Output the complete listing exactly, please, and keep the pictures out of it.

◇ ◇ ◇

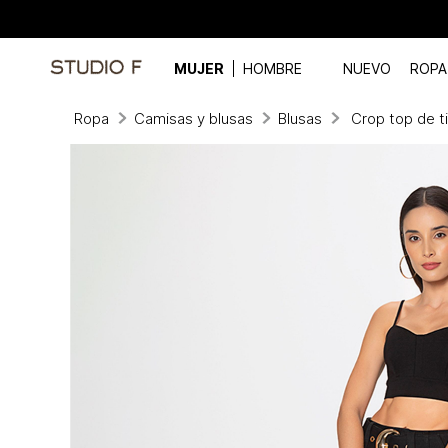
MUJER
HOMBRE
NUEVO
ROPA
Ropa
Camisas y blusas
Blusas
Crop top de t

◇ ◇ ◇

*Answer to the problem*:
MUJER
HOMBRE
NUEVO
ROPA
Ropa
Camisas y blusas
Blusas
Crop top de t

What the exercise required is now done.